At this point in time, many medium to large organizations have a history of developing systems for reporting and analysis. Simultaneously, these organizations have evolved a set of basic processes that “pump out” a series of data marts used by specific business functions for generating reports. But in places with a proliferation of data warehouses and data marts used for reporting and analysis – with disparate systems into which the same data sources are copied – some typical issues seem to always crop up, such as:
- Seemingly identical data with latent, subtle differences
- Replicated data sets leading to increased demands for storage
- Synchronization issues that are the root cause of data inconsistency
- Variant sets of rules applied at different times in different places for validation, standardization, and correction
This profusion of replicated data sets leads to increased complexity for the users who want to use these data marts, especially if they need to know what data marts hold which data sets – and particularly if there is a need to have the downstream applications be aware of the multiple data silos from which to select their data.
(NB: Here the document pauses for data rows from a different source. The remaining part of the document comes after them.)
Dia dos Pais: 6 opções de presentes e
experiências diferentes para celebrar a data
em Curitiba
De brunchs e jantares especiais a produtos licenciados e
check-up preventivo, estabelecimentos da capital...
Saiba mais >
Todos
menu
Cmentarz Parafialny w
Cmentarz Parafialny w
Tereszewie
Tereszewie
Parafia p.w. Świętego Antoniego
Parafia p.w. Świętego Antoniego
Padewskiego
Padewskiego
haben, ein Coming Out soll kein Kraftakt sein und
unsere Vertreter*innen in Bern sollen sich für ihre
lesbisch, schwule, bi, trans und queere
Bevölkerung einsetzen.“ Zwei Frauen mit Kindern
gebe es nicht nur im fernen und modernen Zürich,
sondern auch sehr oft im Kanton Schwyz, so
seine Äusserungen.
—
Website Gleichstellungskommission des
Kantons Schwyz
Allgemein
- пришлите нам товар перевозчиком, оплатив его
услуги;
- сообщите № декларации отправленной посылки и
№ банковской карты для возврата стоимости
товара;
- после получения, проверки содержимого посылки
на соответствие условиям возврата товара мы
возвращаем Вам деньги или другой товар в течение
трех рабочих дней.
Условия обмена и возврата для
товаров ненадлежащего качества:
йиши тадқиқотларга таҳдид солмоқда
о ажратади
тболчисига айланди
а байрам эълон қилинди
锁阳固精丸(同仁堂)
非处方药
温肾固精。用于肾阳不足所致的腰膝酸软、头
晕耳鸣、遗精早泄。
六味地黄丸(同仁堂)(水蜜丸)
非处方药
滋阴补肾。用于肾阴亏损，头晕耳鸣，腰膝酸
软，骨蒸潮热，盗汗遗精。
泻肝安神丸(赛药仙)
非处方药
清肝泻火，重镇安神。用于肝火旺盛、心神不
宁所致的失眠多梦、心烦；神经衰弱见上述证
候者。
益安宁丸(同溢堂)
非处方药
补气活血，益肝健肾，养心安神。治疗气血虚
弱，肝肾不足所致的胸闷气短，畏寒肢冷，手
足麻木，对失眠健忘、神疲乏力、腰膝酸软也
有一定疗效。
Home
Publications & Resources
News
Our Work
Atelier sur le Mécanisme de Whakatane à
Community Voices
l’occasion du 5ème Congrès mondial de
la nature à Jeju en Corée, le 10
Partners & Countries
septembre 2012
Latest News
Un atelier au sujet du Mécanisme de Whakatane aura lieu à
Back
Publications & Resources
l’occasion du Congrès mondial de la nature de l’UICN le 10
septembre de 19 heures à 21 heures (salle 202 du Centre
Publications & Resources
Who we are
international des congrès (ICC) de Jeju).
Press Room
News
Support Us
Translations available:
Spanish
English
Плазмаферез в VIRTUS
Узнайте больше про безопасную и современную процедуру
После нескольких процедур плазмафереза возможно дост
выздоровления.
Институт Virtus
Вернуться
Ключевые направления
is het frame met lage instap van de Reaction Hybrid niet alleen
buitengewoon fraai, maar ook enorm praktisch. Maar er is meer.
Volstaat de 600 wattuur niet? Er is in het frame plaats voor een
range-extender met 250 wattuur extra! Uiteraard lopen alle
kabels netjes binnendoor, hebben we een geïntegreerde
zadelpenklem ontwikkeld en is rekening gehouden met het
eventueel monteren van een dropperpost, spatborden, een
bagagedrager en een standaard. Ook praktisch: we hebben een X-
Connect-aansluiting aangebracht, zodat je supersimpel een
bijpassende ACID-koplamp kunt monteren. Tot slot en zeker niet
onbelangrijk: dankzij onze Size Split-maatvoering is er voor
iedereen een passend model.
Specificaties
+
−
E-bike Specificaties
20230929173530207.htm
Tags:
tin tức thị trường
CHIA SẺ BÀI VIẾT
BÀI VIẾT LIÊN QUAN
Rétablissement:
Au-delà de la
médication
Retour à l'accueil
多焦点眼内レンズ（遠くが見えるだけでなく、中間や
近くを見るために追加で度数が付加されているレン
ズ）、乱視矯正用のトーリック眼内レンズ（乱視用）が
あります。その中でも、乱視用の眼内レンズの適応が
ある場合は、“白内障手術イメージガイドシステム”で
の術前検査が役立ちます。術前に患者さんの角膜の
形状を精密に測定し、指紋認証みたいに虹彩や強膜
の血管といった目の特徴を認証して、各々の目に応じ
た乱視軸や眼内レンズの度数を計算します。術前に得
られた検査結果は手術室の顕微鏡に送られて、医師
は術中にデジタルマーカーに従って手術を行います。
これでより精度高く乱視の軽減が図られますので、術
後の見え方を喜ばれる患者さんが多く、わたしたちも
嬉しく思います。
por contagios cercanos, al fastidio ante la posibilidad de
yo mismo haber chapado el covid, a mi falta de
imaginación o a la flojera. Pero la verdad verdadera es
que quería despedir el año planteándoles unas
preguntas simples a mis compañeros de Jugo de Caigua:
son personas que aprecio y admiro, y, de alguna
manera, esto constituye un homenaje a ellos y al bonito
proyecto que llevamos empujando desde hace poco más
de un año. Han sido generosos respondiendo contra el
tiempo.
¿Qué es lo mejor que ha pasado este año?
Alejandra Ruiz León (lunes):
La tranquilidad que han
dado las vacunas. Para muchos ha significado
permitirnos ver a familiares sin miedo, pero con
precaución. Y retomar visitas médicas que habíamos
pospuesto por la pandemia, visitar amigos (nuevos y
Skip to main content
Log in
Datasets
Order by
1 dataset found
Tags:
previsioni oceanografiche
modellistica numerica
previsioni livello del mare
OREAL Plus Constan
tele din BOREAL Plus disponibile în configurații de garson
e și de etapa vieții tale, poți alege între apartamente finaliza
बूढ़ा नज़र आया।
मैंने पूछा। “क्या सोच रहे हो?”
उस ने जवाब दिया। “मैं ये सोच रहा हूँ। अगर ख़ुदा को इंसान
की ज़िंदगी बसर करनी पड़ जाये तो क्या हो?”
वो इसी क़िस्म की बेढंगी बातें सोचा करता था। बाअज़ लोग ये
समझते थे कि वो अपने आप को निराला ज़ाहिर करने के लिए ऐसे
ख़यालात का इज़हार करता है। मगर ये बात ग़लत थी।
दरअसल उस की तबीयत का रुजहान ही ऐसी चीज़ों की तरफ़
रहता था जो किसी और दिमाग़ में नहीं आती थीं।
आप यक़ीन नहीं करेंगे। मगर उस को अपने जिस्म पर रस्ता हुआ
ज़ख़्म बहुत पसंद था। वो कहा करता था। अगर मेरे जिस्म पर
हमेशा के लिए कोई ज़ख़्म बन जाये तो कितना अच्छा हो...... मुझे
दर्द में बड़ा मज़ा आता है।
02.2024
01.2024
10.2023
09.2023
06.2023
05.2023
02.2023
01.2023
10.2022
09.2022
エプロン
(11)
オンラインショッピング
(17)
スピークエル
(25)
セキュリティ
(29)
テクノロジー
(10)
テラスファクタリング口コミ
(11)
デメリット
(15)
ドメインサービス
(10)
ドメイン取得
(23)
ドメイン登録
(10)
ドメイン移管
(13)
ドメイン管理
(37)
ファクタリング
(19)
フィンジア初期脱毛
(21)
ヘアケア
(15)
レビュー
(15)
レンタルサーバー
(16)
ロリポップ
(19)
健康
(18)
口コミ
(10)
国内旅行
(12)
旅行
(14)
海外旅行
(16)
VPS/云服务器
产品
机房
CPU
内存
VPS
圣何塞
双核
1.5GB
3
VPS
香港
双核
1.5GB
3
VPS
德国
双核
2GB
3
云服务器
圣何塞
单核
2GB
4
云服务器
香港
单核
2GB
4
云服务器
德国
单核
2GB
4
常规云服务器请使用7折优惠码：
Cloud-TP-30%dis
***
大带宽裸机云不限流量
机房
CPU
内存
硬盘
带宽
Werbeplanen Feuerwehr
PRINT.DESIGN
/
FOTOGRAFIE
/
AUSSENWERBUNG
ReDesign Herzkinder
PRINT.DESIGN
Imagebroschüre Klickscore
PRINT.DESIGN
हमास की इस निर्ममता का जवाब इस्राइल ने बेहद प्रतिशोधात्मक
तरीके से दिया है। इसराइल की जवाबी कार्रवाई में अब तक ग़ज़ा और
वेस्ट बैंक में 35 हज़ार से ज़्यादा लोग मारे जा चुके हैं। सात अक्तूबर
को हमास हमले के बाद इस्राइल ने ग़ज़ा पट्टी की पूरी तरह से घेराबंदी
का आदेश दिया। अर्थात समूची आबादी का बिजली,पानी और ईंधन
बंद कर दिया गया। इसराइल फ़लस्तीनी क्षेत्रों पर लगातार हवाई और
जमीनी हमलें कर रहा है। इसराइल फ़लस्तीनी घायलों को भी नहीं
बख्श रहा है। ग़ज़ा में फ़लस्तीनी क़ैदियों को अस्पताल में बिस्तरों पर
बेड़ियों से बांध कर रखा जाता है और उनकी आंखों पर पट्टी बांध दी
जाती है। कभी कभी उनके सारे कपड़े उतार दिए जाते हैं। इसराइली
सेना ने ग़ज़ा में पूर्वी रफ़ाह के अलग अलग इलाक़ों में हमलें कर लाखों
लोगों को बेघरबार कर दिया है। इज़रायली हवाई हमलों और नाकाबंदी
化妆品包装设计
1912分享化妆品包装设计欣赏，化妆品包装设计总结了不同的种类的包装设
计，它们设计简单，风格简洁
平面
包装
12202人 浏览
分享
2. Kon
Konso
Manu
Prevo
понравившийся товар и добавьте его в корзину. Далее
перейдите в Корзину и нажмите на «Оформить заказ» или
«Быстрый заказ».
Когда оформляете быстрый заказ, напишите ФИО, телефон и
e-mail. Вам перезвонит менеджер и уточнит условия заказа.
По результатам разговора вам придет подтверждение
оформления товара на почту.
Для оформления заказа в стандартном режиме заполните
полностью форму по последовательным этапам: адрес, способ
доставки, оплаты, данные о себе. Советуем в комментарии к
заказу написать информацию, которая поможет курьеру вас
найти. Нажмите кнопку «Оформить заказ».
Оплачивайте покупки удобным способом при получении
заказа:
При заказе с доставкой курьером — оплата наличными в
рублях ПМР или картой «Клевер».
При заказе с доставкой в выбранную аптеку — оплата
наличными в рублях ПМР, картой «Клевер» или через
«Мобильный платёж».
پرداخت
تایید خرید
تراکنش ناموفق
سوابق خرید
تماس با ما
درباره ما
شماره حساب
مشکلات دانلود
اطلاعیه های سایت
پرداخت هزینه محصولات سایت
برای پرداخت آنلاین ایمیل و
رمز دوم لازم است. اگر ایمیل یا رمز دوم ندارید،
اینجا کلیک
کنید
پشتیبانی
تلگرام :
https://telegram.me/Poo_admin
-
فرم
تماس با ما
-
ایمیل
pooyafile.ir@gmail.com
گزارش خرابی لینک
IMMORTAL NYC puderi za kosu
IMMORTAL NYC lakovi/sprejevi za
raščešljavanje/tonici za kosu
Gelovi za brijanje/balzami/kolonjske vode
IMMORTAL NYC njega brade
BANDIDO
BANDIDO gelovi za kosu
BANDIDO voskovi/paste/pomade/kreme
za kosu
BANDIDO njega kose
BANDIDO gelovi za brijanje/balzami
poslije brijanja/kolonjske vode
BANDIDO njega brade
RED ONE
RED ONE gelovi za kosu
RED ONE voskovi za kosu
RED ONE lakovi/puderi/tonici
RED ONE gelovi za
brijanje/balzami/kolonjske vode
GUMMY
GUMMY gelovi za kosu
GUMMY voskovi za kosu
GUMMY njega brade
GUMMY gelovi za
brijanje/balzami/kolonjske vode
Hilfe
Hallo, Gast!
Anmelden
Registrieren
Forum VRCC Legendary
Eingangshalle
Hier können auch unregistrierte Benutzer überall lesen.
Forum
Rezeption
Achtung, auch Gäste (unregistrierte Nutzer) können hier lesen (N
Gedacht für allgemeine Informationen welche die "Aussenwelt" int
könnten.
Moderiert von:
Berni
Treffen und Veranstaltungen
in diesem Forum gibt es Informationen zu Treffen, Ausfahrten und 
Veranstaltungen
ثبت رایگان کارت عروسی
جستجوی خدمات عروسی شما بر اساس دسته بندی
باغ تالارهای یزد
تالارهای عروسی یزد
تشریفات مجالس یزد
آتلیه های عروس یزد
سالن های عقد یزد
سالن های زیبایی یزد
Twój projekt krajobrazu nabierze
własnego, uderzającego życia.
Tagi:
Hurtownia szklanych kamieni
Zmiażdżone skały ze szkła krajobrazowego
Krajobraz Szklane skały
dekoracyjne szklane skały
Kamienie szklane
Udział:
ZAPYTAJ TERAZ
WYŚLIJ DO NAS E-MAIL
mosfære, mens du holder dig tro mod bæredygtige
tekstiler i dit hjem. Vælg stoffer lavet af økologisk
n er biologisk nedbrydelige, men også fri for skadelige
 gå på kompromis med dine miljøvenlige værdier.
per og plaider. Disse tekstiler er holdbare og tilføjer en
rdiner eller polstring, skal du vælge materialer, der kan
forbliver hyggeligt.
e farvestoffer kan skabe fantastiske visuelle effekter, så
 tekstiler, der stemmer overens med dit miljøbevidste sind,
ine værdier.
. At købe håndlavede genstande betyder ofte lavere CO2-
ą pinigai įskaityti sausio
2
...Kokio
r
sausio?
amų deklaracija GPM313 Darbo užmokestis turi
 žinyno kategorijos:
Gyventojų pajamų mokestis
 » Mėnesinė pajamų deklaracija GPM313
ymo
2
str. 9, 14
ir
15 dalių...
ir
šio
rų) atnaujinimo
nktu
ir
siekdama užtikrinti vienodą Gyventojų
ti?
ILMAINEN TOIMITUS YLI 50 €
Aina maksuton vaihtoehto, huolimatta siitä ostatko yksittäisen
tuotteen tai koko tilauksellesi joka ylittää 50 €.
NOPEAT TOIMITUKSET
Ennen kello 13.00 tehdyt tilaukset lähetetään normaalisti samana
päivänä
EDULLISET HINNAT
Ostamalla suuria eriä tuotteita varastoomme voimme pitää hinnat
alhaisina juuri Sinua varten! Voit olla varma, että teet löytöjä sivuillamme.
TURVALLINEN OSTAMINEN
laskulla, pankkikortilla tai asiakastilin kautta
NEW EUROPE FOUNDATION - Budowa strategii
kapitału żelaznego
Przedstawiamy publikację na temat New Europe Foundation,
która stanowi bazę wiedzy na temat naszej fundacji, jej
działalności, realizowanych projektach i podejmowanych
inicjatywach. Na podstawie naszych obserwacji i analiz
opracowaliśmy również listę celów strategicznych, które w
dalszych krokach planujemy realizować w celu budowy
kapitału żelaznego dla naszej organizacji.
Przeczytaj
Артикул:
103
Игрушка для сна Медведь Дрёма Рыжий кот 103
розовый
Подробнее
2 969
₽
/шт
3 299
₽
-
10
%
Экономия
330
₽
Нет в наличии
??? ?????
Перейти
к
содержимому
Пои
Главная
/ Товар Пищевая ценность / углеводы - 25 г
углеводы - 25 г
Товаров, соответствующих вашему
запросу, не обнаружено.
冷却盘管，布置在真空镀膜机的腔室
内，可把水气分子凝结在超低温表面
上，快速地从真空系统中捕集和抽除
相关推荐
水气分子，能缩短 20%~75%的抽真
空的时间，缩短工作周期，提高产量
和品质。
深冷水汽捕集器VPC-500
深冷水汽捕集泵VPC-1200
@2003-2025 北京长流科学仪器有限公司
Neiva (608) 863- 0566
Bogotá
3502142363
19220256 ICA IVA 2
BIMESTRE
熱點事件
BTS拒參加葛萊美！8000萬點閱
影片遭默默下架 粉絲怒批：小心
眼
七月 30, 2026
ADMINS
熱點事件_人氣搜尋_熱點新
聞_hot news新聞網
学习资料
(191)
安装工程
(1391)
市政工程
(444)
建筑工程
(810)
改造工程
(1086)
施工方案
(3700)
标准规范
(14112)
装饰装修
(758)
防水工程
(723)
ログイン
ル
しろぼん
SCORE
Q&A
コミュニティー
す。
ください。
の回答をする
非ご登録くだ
A separate issue occurs when there are slight differences that are specific to the data models used in different data warehouses and data marts. The absence of a feature or capability in one existing data warehouse may have been the original motivation for creating a separate system in the first place that can support a set of business needs.
The objective of a data warehouse consolidation project is to address the business process gaps and failures that result from these issues. The approach involves examining sets of data warehouses to identify overlaps and differences, design models that can accommodate the union of those data sets, and then ensure that the new consolidated warehouse can be populated in a way that maintains consistency for all the users of the data marts and warehouse that are to be retired.